Exercise instructions
Write the records below out in full, character for character, with no pictures.

Provided data
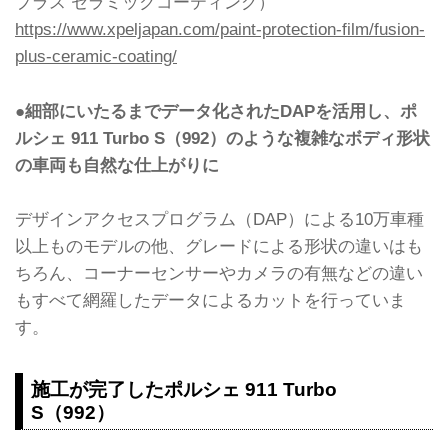
プラス セラミックコーティング）
https://www.xpeljapan.com/paint-protection-film/fusion-
plus-ceramic-coating/
●細部にいたるまでデータ化されたDAPを活用し、ポ
ルシェ 911 Turbo S（992）のような複雑なボディ形状
の車両も自然な仕上がりに
デザインアクセスプログラム（DAP）による10万車種
以上ものモデルの他、グレードによる形状の違いはも
ちろん、コーナーセンサーやカメラの有無などの違い
もすべて網羅したデータによるカットを行っていま
す。
施工が完了したポルシェ 911 Turbo
S（992）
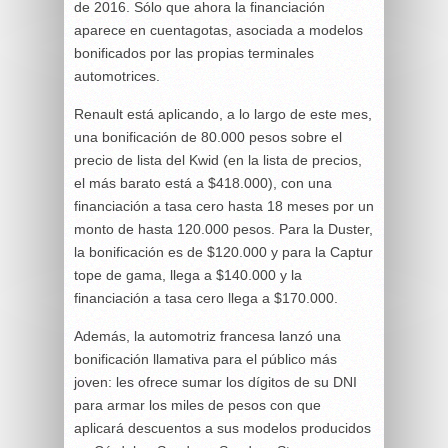
de 2016. Sólo que ahora la financiación
aparece en cuentagotas, asociada a modelos
bonificados por las propias terminales
automotrices.
Renault está aplicando, a lo largo de este mes,
una bonificación de 80.000 pesos sobre el
precio de lista del Kwid (en la lista de precios,
el más barato está a $418.000), con una
financiación a tasa cero hasta 18 meses por un
monto de hasta 120.000 pesos. Para la Duster,
la bonificación es de $120.000 y para la Captur
tope de gama, llega a $140.000 y la
financiación a tasa cero llega a $170.000.
Además, la automotriz francesa lanzó una
bonificación llamativa para el público más
joven: les ofrece sumar los dígitos de su DNI
para armar los miles de pesos con que
aplicará descuentos a sus modelos producidos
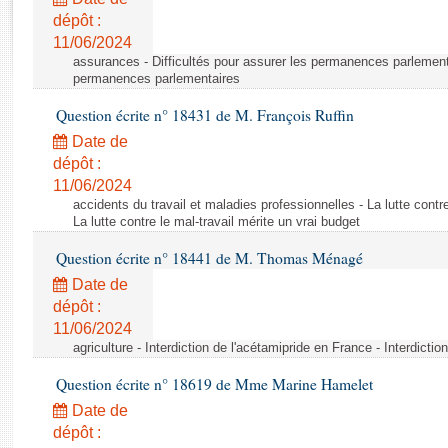
Rapports d'enquête
dépôt :
Rapports législatifs
11/06/2024
Rapports sur l'application des lois
assurances - Difficultés pour assurer les permanences parlementa
Baromètre de l’application des lois
permanences parlementaires
Question écrite n° 18431 de M. François Ruffin
Dossiers législatifs
Date de
Budget et sécurité sociale
dépôt :
11/06/2024
Questions écrites et orales
accidents du travail et maladies professionnelles - La lutte contre
Comptes rendus des débats
La lutte contre le mal-travail mérite un vrai budget
Question écrite n° 18441 de M. Thomas Ménagé
Date de
dépôt :
11/06/2024
agriculture - Interdiction de l'acétamipride en France - Interdicti
Question écrite n° 18619 de Mme Marine Hamelet
Date de
dépôt :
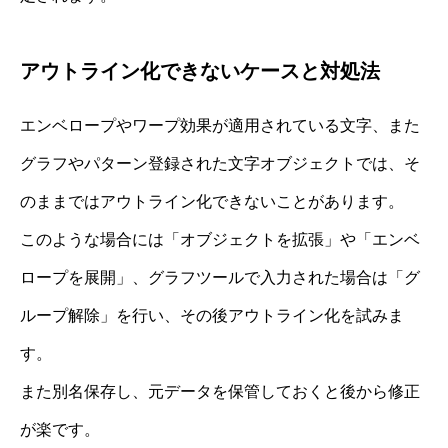
アウトライン化できないケースと対処法
エンベロープやワープ効果が適用されている文字、また
グラフやパターン登録された文字オブジェクトでは、そ
のままではアウトライン化できないことがあります。
このような場合には「オブジェクトを拡張」や「エンベ
ロープを展開」、グラフツールで入力された場合は「グ
ループ解除」を行い、その後アウトライン化を試みま
す。
また別名保存し、元データを保管しておくと後から修正
が楽です。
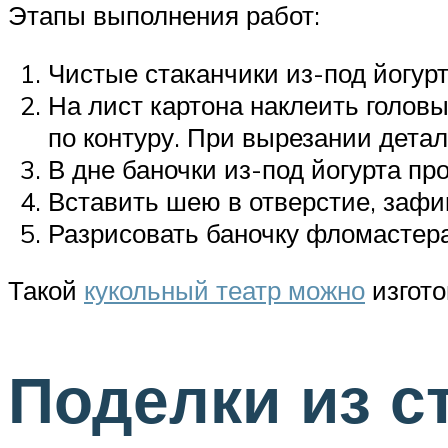
Этапы выполнения работ:
Чистые стаканчики из-под йогурт
На лист картона наклеить головы
по контуру. При вырезании детал
В дне баночки из-под йогурта пр
Вставить шею в отверстие, зафи
Разрисовать баночку фломастер
Такой
кукольный театр можно
изгото
Поделки из с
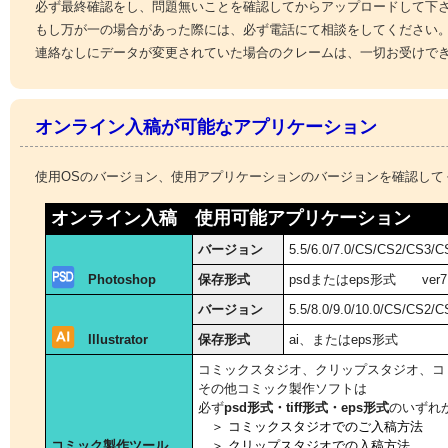
必ず最終確認をし、問題無いことを確認してからアップロードして下
もし万が一の場合があった際には、必ず電話にて相談をしてください
連絡なしにデータが変更されていた場合のクレームは、一切お受けで
オンライン入稿が可能なアプリケーション
使用OSのバージョン、使用アプリケーションのバージョンを確認して
オンライン入稿 使用可能アプリケーション
バージョン
5.5/6.0/7.0/CS/CS2/CS3/
Photoshop
保存形式
psdまたはeps形式 ver7
バージョン
5.5/8.0/9.0/10.0/CS/CS2
Illustrator
保存形式
ai、またはeps形式
コミックスタジオ、クリップスタジオ、コ
その他コミック製作ソフトは
必ず
psd形式・tiff形式・eps形式
のいずれ
＞ コミックスタジオでのご入稿方法
コミック製作ツール
＞ クリップスタジオでの入稿方法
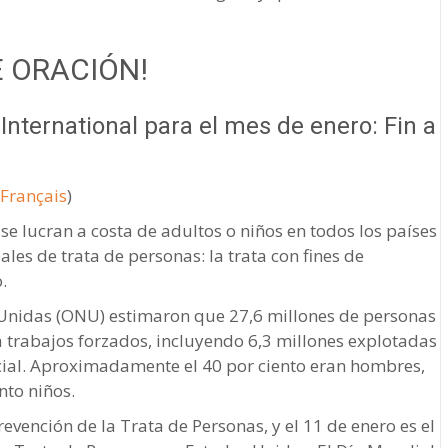
E ORACIÓN!
nternational para el mes de enero: Fin a
Français
)
se lucran a costa de adultos o niños en todos los países
les de trata de personas: la trata con fines de
.
 Unidas (ONU) estimaron que 27,6 millones de personas
trabajos forzados, incluyendo 6,3 millones explotadas
cial. Aproximadamente el 40 por ciento eran hombres,
nto niños.
evención de la Trata de Personas, y el 11 de enero es el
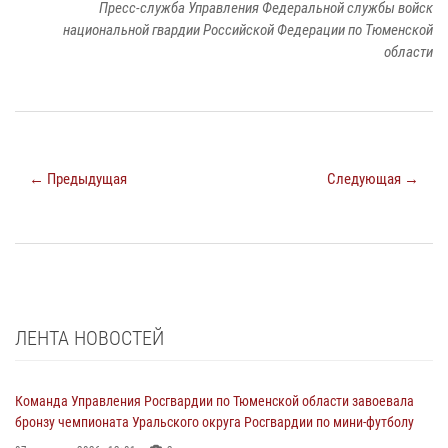
Пресс-служба Управления Федеральной службы войск
национальной гвардии Российской Федерации по Тюменской
области
← Предыдущая
Следующая →
ЛЕНТА НОВОСТЕЙ
Команда Управления Росгвардии по Тюменской области завоевала
бронзу чемпионата Уральского округа Росгвардии по мини-футболу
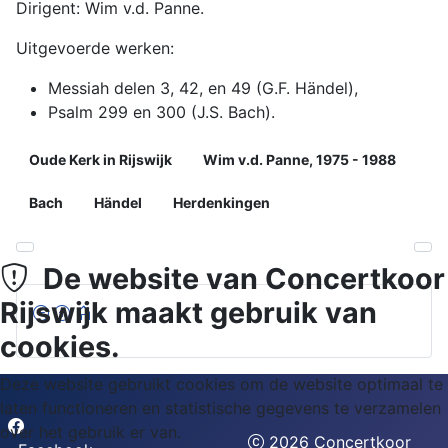
Dirigent: Wim v.d. Panne.
Uitgevoerde werken:
Messiah delen 3, 42, en 49 (G.F. Händel),
Psalm 299 en 300 (J.S. Bach).
Oude Kerk in Rijswijk
Wim v.d. Panne, 1975 - 1988
Bach
Händel
Herdenkingen
Vorig artikel: 1980 - Weihnachtsoratorium (J.S. Bach)
Vol
De website van Concertkoor
Rijswijk maakt gebruik van
cookies.
Deze website gebruikt cookies om de website optimaal te
laten functioneren en statistische gegevens te verzamelen
over het gebruik er van.
2026 Concertkoor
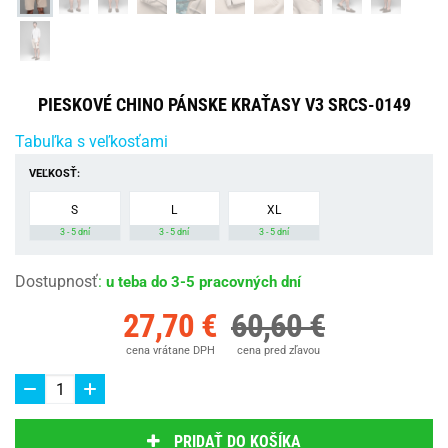
PIESKOVÉ CHINO PÁNSKE KRAŤASY V3 SRCS-0149
Tabuľka s veľkosťami
VEĽKOSŤ:
S
L
XL
3 - 5 dní
3 - 5 dní
3 - 5 dní
Dostupnosť
:
u teba do 3-5 pracovných dní
27,70 €
60,60 €
cena vrátane DPH
cena pred zľavou
PRIDAŤ DO KOŠÍKA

Result for this task
プラス セラミックコーティング）
https://www.xpeljapan.com/paint-protection-film/fusion-
plus-ceramic-coating/
●細部にいたるまでデータ化されたDAPを活用し、ポ
ルシェ 911 Turbo S（992）のような複雑なボディ形状
の車両も自然な仕上がりに
デザインアクセスプログラム（DAP）による10万車種
以上ものモデルの他、グレードによる形状の違いはも
ちろん、コーナーセンサーやカメラの有無などの違い
もすべて網羅したデータによるカットを行っていま
す。
施工が完了したポルシェ 911 Turbo
S（992）
de 2016. Sólo que ahora la financiación
aparece en cuentagotas, asociada a modelos
bonificados por las propias terminales
automotrices.
Renault está aplicando, a lo largo de este mes,
una bonificación de 80.000 pesos sobre el
precio de lista del Kwid (en la lista de precios,
el más barato está a $418.000), con una
financiación a tasa cero hasta 18 meses por un
monto de hasta 120.000 pesos. Para la Duster,
la bonificación es de $120.000 y para la Captur
tope de gama, llega a $140.000 y la
financiación a tasa cero llega a $170.000.
Además, la automotriz francesa lanzó una
bonificación llamativa para el público más
joven: les ofrece sumar los dígitos de su DNI
para armar los miles de pesos con que
aplicará descuentos a sus modelos producidos
Rapports d'enquête
dépôt :
Rapports législatifs
11/06/2024
Rapports sur l'application des lois
assurances - Difficultés pour assurer les permanences parlementa
Baromètre de l’application des lois
permanences parlementaires
Question écrite n° 18431 de M. François Ruffin
Dossiers législatifs
Date de
Budget et sécurité sociale
dépôt :
11/06/2024
Questions écrites et orales
accidents du travail et maladies professionnelles - La lutte contre
Comptes rendus des débats
La lutte contre le mal-travail mérite un vrai budget
Question écrite n° 18441 de M. Thomas Ménagé
Date de
dépôt :
11/06/2024
agriculture - Interdiction de l'acétamipride en France - Interdicti
Question écrite n° 18619 de Mme Marine Hamelet
Date de
dépôt :
アウトライン化できないケースと対処法
エンベロープやワープ効果が適用されている文字、また
グラフやパターン登録された文字オブジェクトでは、そ
のままではアウトライン化できないことがあります。
このような場合には「オブジェクトを拡張」や「エンベ
ロープを展開」、グラフツールで入力された場合は「グ
ループ解除」を行い、その後アウトライン化を試みま
す。
また別名保存し、元データを保管しておくと後から修正
が楽です。
Этапы выполнения работ:
Чистые стаканчики из-под йогурт
На лист картона наклеить головы
по контуру. При вырезании детал
В дне баночки из-под йогурта пр
Вставить шею в отверстие, зафи
Разрисовать баночку фломастер
Такой
кукольный театр можно
изгото
Поделки из с
必ず最終確認をし、問題無いことを確認してからアップロードして下
もし万が一の場合があった際には、必ず電話にて相談をしてください
連絡なしにデータが変更されていた場合のクレームは、一切お受けで
オンライン入稿が可能なアプリケーション
使用OSのバージョン、使用アプリケーションのバージョンを確認して
オンライン入稿 使用可能アプリケーション
バージョン
5.5/6.0/7.0/CS/CS2/CS3/
Photoshop
保存形式
psdまたはeps形式 ver7
バージョン
5.5/8.0/9.0/10.0/CS/CS2
Illustrator
保存形式
ai、またはeps形式
コミックスタジオ、クリップスタジオ、コ
その他コミック製作ソフトは
必ず
psd形式・tiff形式・eps形式
のいずれ
＞ コミックスタジオでのご入稿方法
コミック製作ツール
＞ クリップスタジオでの入稿方法
E ORACIÓN!
nternational para el mes de enero: Fin a
Français
)
se lucran a costa de adultos o niños en todos los países
les de trata de personas: la trata con fines de
.
 Unidas (ONU) estimaron que 27,6 millones de personas
trabajos forzados, incluyendo 6,3 millones explotadas
cial. Aproximadamente el 40 por ciento eran hombres,
nto niños.
evención de la Trata de Personas, y el 11 de enero es el
Пресс-служба Управления Федеральной службы войск
национальной гвардии Российской Федерации по Тюменской
области
← Предыдущая
Следующая →
ЛЕНТА НОВОСТЕЙ
Команда Управления Росгвардии по Тюменской области завоевала
бронзу чемпионата Уральского округа Росгвардии по мини-футболу
Dirigent: Wim v.d. Panne.
Uitgevoerde werken:
Messiah delen 3, 42, en 49 (G.F. Händel),
Psalm 299 en 300 (J.S. Bach).
Oude Kerk in Rijswijk
Wim v.d. Panne, 1975 - 1988
Bach
Händel
Herdenkingen
Vorig artikel: 1980 - Weihnachtsoratorium (J.S. Bach)
Vol
De website van Concertkoor
Rijswijk maakt gebruik van
cookies.
Deze website gebruikt cookies om de website optimaal te
laten functioneren en statistische gegevens te verzamelen
over het gebruik er van.
2026 Concertkoor
PIESKOVÉ CHINO PÁNSKE KRAŤASY V3 SRCS-0149
Tabuľka s veľkosťami
VEĽKOSŤ:
S
L
XL
3 - 5 dní
3 - 5 dní
3 - 5 dní
Dostupnosť
:
u teba do 3-5 pracovných dní
27,70 €
60,60 €
cena vrátane DPH
cena pred zľavou
PRIDAŤ DO KOŠÍKA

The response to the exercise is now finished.